While I'm with you on this issue in general, what the hell do Muslims have to do with anything specifically today? The latest recurrence of "Saddam was America's puppet" around here came from Arnold, who's about as far from a Muslim as any Wisconsinite could be.

This statement...


Americaphobia: it's as real as Islamophobia, but too many Muslims are too stupid to recognize this reality.


...though harshly worded, is true. But I'm not sure why it's relevant today. Arnold's comments today reflect a strong and consistent isolationism, but no Americaphobia.
10.14.2007 6:06pm
Dean Esmay:
Oh, just read Ali Eteraz's bulshit. We were once nice in some way to Saddam Hussein, therefore, we are responsible for everything he ever did.

Racist garbage that this is, it's actually given respect on the left.
10.14.2007 6:16pm
Snippet:
Can I just say something?

Thank you.

We "supported" Saddam Hussein, to the extent we did, because he antagonized Iran.

In other words, we acknowledged the unpleasant reality in that Allah-forsaken hellhole called, "The Middle East," and did the best we could with the sucky reality we found there.

I believe that's called, "Realism."
10.14.2007 6:17pm
Arnold Harris (mail):
Dean, maybe you ought to do yourself a favor on click up:

http://www.gwu.edu/~nsarchiv/NSAEBB/NSAEBB82

I would have linked it, but the linking procedure on your site doesn't seem to work with my Windows XP.

In any case, that will get you into the National Security Archive Briefing Book Number 82, edited by Joyce Battle, Feb 25, 2003.

There, you can read for yourself facts from our government's own documents, extracted under the Freedom of Information Act, about the "tilt" of the US government toward Saddam Hussein and his regime during the administration of President Ronald W Reagan.

I have a long memory, Dean. It has served me very well and it goes back to the late 1930s, even before I entered kindergarten in Chicago's Hyde Park neighborhood in Sep 1939. So I don't easily forget details as important as that "tilt" toward Saddam Hussein that occurred at length just a quarter-century ago.

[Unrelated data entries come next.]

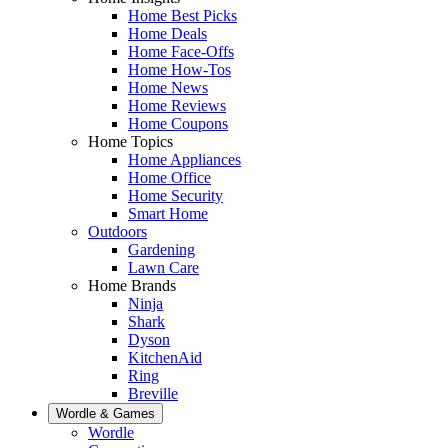
Home Best Picks
Home Deals
Home Face-Offs
Home How-Tos
Home News
Home Reviews
Home Coupons
Home Topics
Home Appliances
Home Office
Home Security
Smart Home
Outdoors
Gardening
Lawn Care
Home Brands
Ninja
Shark
Dyson
KitchenAid
Ring
Breville
Wordle & Games
Wordle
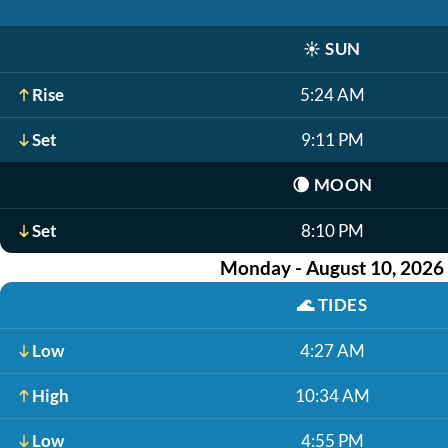
☀️
SUN
Rise
5:24 AM
Set
9:11 PM
🌘
MOON
Set
8:10 PM
Monday - August 10, 2026
🌊
TIDES
Low
4:27 AM
High
10:34 AM
Low
4:55 PM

And as everybody on Dean's World well knows, I call shots as I see them.

Arnold Harris
Mount Horeb WI
10.14.2007 6:40pm
John_B (mail) (www):
The 'tilt' toward Saddam can best be described as: He's the less odious of two bad choices.

The US stepped in when it looked like Iraq might lose the Iran-Iraq War, not to help him win it. As it was, both sides did manage to lose.

That was considered to be a win for everyone else. Didn't quite work out that way, of course, but no one in the USG was shedding tears for either Iraqis or Iranians.
10.14.2007 6:58pm
Dave Schuler (mail) (www):
What John characterizes pretty well as a “tilt” was realpolitik. He was the guy in charge. The choices were deal with him, isolate him, or remove him. We tried the first for a while then, after he invaded Kuwait, the second.

I really, really don't understand the fascination with Bush Sr.-era Hamiltonian realism. That makes us no friends (any more than it will make friends for the Chinese who are doing the same thing).
10.14.2007 7:30pm
Mike (mail):
What's sad is that the list of Soviet hardware gets read off for the umpteenth time and can't penetrate the skulls of these people.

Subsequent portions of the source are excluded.